- 3.1 -

Haus und Garten

Fortsetzung

Meine ehemaligen Hobbies

Briefmarken sammeln Schon als Kind habe ich mit diesem Hobby begonnen, auch wenn es damals vor dem Krieg noch einfach deutsch: Liebhaberei geheissen hat. Mein Vater hat gesammelt und deshalb wollte ich so etwas auch machen. Der Krieg und die Besetzung auch unserer Wohnung durch die Franzosen hat nicht nur dieses Sammeln unterbrochen. Ich habe Reste unserer Sammlung im Kohlenkeller unter allerlei Gerümpel gefunden und "gerettet". Auch Kleidung und Schriftliches von uns, war dort von den Soldaten und deren deutschen "Liebchen" "entsorgt" worden, ebenso Nazi-Utensilien von Fremden. Nach dem Krieg und der Entlassung meines Vaters aus dem KZ hat er wieder zu sammeln begonnen und im Laufe der Jahre einiges Geld investiert, sodass ich 34 Alben geerbt habe mit seinen Schätzen. Ich habe auch wieder zu sammeln begonnen als wir geheiratet hatten. 1973 nach dem Tod meines Vaters habe ich meine Sammlung in seine "integriert" und fleissig gesammelt und postfrische Marken gekauft. 1993 bin ich zur Ansicht gekommen, dass man postfrische Marken auch später zu denselben Preisen kaufen kann wie im Ausgabejahr. Deshalb habe ich das Kaufen eingestellt und sammle seither nur noch das, was ich auf Briefen finde und sonst noch bekomme. Im Hintergrund steht bei mir die Frage: Wer erbt diese Sammlung und was macht er damit? .....

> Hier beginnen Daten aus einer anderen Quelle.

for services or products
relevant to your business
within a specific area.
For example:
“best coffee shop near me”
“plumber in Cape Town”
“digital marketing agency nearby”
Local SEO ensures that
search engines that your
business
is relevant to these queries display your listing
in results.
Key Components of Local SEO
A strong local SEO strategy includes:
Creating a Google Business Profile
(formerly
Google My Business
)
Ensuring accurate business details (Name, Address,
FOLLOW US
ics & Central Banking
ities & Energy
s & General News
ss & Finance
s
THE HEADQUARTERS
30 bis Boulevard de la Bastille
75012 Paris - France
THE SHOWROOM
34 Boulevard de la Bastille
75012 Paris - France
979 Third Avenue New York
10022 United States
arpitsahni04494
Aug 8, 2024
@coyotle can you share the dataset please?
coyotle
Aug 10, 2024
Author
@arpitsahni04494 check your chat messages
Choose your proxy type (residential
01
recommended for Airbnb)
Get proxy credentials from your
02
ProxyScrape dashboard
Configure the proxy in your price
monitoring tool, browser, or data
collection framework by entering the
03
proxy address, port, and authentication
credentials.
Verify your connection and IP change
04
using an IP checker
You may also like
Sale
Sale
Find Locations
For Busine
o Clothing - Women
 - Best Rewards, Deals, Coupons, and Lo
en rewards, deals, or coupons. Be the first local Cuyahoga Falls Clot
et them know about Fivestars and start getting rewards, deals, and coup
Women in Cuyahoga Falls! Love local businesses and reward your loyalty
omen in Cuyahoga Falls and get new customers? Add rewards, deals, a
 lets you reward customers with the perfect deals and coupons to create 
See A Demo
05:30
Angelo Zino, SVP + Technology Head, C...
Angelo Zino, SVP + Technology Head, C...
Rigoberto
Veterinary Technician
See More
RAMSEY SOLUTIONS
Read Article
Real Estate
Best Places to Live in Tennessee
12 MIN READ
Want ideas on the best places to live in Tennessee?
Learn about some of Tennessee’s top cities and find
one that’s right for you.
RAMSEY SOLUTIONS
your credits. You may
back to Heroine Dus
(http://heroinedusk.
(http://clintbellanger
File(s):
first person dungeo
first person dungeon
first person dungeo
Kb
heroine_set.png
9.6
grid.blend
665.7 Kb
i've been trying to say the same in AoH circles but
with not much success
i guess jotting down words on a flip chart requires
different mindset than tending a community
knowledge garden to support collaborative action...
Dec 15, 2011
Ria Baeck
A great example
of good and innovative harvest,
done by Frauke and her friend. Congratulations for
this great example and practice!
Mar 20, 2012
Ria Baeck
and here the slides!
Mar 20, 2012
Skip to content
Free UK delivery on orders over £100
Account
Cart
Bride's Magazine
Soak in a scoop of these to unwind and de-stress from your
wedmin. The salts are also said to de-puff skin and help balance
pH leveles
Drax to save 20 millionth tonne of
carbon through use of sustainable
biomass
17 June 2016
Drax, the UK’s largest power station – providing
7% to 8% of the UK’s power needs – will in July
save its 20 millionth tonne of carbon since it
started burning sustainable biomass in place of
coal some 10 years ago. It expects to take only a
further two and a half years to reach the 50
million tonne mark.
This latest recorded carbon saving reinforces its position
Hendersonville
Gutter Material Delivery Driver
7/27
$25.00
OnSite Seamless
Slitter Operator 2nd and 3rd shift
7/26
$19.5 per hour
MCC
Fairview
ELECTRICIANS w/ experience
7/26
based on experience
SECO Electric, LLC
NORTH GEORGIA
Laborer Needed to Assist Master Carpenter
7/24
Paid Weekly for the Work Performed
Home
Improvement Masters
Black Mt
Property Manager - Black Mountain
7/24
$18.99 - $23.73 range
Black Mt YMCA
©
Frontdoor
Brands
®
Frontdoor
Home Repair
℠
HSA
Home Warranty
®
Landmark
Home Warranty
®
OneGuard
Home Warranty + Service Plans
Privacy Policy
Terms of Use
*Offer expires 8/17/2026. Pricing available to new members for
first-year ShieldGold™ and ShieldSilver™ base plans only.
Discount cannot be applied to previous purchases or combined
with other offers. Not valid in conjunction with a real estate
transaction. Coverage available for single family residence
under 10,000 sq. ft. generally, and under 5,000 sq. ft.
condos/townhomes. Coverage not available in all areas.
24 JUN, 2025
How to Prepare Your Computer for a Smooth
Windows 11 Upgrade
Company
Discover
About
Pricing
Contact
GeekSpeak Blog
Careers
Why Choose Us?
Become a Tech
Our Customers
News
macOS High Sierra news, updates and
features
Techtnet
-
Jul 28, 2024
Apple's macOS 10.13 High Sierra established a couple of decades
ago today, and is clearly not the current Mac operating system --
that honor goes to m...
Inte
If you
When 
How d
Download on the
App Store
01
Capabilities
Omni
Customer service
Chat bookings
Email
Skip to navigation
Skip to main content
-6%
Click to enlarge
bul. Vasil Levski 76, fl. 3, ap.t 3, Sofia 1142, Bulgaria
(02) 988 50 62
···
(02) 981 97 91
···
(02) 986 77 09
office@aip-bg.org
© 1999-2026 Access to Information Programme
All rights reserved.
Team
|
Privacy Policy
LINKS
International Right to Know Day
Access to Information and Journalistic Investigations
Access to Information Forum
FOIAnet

Zinnfiguren Auch dieses Hobby habe ich beendet, das ich etwa 1980 mit einem Kollegen begonnen hatte. Es hat angefangen mit dem Wunsch "Bleisoldaten" selbst herzustellen und ging dann in der Qualität bis zu künstlerisch bemalten Flachfiguren. Weil die Letzteren so klein, feingliederig und diffizil sind, habe ich mit der Zeit die Lust verloren, sie zu bemalen. Meine Geduld und Sympathie liegt bei grösseren "Produkten", sie müssen ja nicht unbedingt aus Stein und Beton sein !

Häusle bauen Ich habe mit etwa 8 Jahren "beschlossen" Maurer zu werden. Gleich nach dem Abitur 1946 konnten wir jungen Hüpfer keinen Studienplatz bekommen, weil "jetzt erst mal die dran kommen, die lange Soldat waren". Also habe ich mein Praktikum erst mal begonnen und dieses dann in die Maurerlehre umgewandelt, man weiss ja nicht, was noch alles kommt in der schlechten Nachkriegs-Zeit. Als Abiturient konnte ich schon nach zwei Jahren die Gesellenprüfung machen und wurde anschliessend gleich als Kapo, Polier oder Kolonnenführer eingesetzt, bis kurz vor dem Studienbeginn. Nach dem Studium, unserer Hochzeit und 3 Jahren Berufsarbeit haben wir unser Haus in Neuenrade/Westfalen gebaut. Einschliesslich des Dachstuhls haben Erika und ich den Rohbau "so nebenher" aufgebaut. Auch 1968 dann in Konstanz war alles Eigenarbeit, der erste Fremdhandwerker war der Blechner, der die Verwahrung ums Kamin im Dachstuhl gelötet hat. Heutzutage "leben" wir zum Teil von dieser Arbeit und wollen nicht noch ein drittes Haus bauen.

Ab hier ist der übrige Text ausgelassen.